According to a specialised website, Intelligence Online, Sébastien Lecornu and his Ukrainian counterpart Rustem Umerov debated providing “a fleet of six Mirage 2000 aircraft.”

The potential delivery of the Mirage 2000D was recently mentioned by the Chief of Staff of the Ukrainian Air Force, Nikolai Oleschuk while discussing the provision of A-10 Thunderbolt II attack aircraft.
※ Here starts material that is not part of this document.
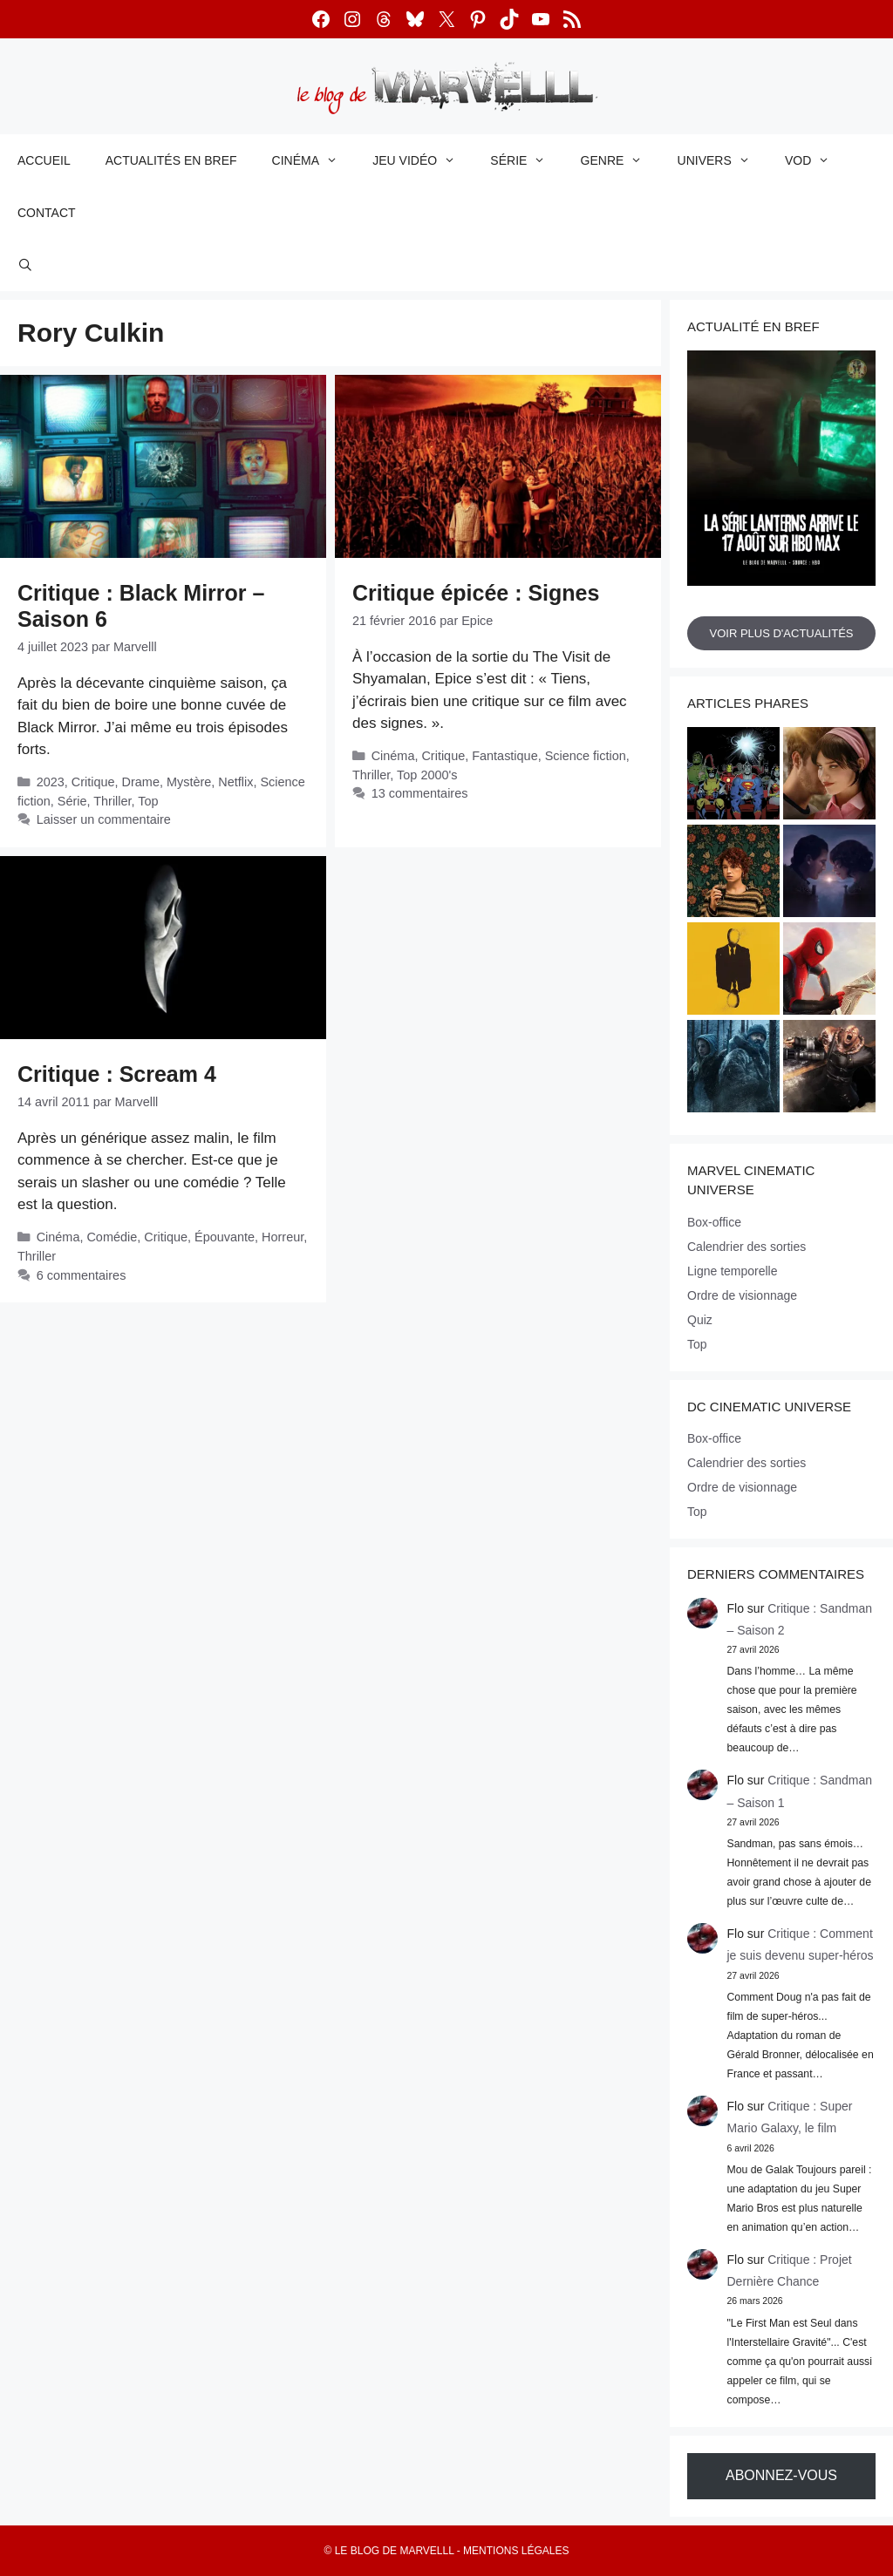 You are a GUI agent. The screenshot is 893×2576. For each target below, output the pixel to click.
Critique (93, 782)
The four combat aircraft varieties in Ukraine’s inventory are MiG-29, Su-33, Su-24, and Su-25. They are slated to be progressively substituted with equipment from the West. In a Telegram message dated January 14, General Oleschuk stated that the MiG-29 would operate in tandem with the F-16. He added that A-10 Thunderbolt II aircraft will augment the capabilities of the Su-25 attack aircraft and Mirage2000, the Su-24M bombers, respectively.

The defining characteristic of the Mirage 2000 fighter is its delta wing, which grants it exceptional manoeuvrability and high-velocity capabilities. The light weight of the aircraft’s structure enables it to attain exceptional levels of performance and fuel economy.

Mirage 2000 weaponry may consist of air-to-ground and air-to-air missiles, rockets, and explosives, such as the laser-guided bomb (LGB), MICA missile, and SCALP missile.

These fighters can travel at a maximum speed of 2300 km/h and an altitude of 18 km.

The Mirage 2000 D variant is engineered to breach adversary air defence systems regardless of the time of day or weather by employing laser-guided precision-guided aviation armaments.

Numerous nations operate Mirage 2000 fighter aircraft; however, France possesses the most Mirage 2000 D variants.

The Mirage 2000D is an evolution from the Mirage 2000N, originally designed to transport tactical nuclear weapons. Its active deployment commenced in 1993.

The Mirage 2000D can transport the SCALP cruise missile and maintains a high flight rate even at low altitudes. As part of the ongoing modernisation programme, these aircraft will also be equipped with MICA family air-to-air missiles.

Should Ukraine opt to induct the Mirage 2000 family of aircraft, the precise time required to deliver and train pilots is difficult to ascertain in advance.